# left handed and/or youth bows



## hb (Jul 30, 2011)

I have been looking for awhile now without much success for a left handed bow for the girlfriend and a youth bow for my son. I used to see them for sale regularly, youth anyways, from kids who had outgrown them, not so much anymore. Any suggestions on where to look? Would like to get them setup and practicing before this season is gone, would make great christmas presents! Any suggestions would be appreciated, thanks!


----------



## kenner97 (Feb 12, 2009)

*Left-Handed/Youth Bows*

Have you tried ArcheryTalk.com? I just recently purchased a LH bow from there. There were several to chose from, but being a little biased to Matthews, i picked up a nice DXT. 
They also had several youth bows when i was looking too.
Good Luck!!

Justin


----------



## MLK (Oct 5, 2009)

I just purchased 2 new bows for my twins, they are the Bear Apprentice and Apprentice 2 for around $289 and they are ready to shoot packages. 1 Is left handed the other is right handed with draw lengths from 14-27" and weight adjustment from 20-60 lbs. Will have to get u the name of the archery shop I ordered them from.


----------



## GTD (Aug 18, 2005)

3 rivers archery dot com.
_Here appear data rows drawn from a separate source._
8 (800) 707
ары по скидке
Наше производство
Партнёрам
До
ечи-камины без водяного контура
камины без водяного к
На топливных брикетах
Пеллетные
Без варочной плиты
Just ordered a left handed recurve for my son from this site.


----------



## 01 Aggie (Mar 13, 2006)

One post like this on Texasbowhunter.com and you would have 10 people with bows that would work for you.


----------



## Trouthunter (Dec 18, 1998)

There are two left hand Matthews bows in the classifieds right now.

TH


----------



## txnitro (Jun 4, 2004)

PM sent...


----------



## hb (Jul 30, 2011)

I appreciate the feedback guys. pm' s answered.


----------



## Rack Ranch (May 25, 2004)

If you haven't already check to make certain your GF is left eye dominant before you buy the bow...Walker


----------